Sunday, July 10, 2011
The video above is from a campaign to rebuild American labour unions. It’s meant to show a few of the things that all American workers enjoy because of unions. It’s a hard sell, given the relentless rightwing propaganda that’s convinced even those who would most benefit from being members of a union that instead they should be staunch opponents.
In a way, I sympathise with the anti-union victims of rightwing propaganda, because I once bought it, too. When I was in university, back when I was a Republican, I argued before my speech class that youth and young adults should be exempt from having to join a union. A good chunk of my argument came directly from the Republican Party talking points of the day because I truly believed them.
Apparently, I hadn’t learned from my own past.
My first job, a few years earlier, when I was still in high school, was highly exploitive. We were paid less than minimum wage, we worked long hours with short breaks and were often “asked” to work overtime or on our days off.
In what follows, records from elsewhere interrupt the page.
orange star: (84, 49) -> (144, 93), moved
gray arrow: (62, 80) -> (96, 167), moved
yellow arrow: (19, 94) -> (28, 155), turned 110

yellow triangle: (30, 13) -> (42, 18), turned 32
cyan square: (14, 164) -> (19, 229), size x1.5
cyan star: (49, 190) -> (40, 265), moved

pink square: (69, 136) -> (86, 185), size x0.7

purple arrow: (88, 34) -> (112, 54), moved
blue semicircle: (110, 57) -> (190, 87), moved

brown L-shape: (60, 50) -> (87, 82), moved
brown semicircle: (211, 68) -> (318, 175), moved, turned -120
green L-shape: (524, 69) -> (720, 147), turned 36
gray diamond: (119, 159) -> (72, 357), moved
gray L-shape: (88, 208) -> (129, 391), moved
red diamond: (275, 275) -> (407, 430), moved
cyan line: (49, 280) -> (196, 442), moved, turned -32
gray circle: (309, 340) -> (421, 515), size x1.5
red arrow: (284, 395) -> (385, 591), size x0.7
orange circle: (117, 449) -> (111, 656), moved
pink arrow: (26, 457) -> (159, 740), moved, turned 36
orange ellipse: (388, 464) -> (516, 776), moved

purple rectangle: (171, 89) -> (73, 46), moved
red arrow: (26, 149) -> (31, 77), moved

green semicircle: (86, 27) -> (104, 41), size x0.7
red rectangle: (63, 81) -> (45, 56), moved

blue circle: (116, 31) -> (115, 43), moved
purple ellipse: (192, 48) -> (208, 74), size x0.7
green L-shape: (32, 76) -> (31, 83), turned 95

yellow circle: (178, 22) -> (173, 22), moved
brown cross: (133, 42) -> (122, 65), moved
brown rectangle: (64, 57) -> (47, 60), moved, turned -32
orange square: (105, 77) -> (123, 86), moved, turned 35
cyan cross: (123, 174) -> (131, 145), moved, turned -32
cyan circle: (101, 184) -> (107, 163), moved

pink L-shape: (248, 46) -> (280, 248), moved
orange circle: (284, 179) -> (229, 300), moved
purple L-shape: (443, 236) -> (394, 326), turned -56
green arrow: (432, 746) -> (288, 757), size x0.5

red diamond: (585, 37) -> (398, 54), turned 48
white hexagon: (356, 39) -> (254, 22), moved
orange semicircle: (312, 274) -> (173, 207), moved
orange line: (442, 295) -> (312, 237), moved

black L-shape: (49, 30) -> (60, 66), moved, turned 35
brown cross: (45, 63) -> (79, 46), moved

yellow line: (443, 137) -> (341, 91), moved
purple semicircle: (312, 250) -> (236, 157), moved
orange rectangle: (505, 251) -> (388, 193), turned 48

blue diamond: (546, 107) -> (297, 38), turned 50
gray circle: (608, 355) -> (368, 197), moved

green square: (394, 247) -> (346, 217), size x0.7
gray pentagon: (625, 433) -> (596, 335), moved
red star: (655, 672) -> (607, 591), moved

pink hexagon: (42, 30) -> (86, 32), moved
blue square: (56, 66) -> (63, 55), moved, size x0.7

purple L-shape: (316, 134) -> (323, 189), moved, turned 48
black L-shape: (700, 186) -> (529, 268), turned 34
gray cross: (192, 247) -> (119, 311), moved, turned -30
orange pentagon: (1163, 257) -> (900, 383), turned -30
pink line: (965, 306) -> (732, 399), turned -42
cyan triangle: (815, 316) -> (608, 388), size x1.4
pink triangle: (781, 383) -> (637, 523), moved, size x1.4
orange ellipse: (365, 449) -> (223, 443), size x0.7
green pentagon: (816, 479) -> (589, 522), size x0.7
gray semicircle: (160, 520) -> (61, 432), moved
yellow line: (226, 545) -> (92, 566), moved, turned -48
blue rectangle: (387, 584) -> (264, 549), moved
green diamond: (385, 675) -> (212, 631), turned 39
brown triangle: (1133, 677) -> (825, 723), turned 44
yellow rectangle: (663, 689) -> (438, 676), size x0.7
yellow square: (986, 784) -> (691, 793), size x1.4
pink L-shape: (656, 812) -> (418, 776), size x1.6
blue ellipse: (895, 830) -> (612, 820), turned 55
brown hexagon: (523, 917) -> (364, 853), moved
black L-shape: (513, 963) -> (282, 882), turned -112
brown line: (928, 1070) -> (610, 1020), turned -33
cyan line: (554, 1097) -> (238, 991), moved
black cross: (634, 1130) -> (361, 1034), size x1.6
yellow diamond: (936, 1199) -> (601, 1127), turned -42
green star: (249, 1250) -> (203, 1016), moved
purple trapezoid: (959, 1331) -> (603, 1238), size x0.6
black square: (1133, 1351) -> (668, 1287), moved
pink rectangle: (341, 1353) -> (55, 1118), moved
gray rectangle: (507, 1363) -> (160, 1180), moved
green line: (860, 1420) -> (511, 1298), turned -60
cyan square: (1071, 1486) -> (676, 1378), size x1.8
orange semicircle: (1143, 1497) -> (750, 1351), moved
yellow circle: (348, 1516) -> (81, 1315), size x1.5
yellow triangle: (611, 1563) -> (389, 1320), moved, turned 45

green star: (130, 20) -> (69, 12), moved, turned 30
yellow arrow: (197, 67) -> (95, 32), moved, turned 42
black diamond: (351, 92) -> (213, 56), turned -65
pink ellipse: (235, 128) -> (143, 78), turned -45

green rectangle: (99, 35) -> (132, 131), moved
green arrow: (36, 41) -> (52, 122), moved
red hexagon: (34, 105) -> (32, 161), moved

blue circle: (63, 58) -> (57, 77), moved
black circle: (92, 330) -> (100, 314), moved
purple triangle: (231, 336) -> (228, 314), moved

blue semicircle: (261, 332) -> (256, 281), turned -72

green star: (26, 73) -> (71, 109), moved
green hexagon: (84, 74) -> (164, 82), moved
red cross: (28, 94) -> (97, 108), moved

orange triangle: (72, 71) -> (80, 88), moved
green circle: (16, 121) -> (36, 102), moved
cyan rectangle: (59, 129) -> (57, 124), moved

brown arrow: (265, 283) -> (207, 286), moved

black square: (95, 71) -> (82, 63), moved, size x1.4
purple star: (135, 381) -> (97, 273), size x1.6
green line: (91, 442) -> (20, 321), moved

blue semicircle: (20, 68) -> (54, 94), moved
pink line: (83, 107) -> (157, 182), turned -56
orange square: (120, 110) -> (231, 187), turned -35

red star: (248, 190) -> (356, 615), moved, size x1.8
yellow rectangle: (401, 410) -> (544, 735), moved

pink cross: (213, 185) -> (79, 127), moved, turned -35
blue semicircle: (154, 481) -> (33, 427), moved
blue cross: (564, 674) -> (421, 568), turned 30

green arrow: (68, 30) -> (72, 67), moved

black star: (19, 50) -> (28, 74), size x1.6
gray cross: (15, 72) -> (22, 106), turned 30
We all knew it wasn’t possible to decline, or our hours would be cut back drastically. A union could’ve helped fight for a better deal, but low-wage service employees weren’t a priority for unions back then and, in any case, I was that anti-union Republican, so I just endured it all, promising myself that if I ever had authority over someone else, I’d never treat them as I’d been treated.
Even when I left the Republican Party and eventually became a Democrat, I still didn’t automatically become pro-union. I still bought the propaganda that all American unions were big, bloated operations of organised crime. I had no personal experience of that, of course, but that’s what I’d been told all my life.
Years later, here in New Zealand, I joined a union to help protect me as the big company I was working for was undergoing “restructuring”. The company was eventually sold to Australians, and I eventually left the company and the union. But knowing they were there, ready to fight on our side, was a comfort in what was a very stressful time. My respect for the idea of organised labour grew dramatically as a result.
I’m now an ardent supporter of US labour unions as the only credible force that can stand up to the plutocrats and corporate elites. Here in New Zealand, unions are less important than in the US, though I still support them. Unions in New Zealand still have a role to play to ensure a more level playing field in negotiations between businesses and workers. I think there’s more for them to do for all of us.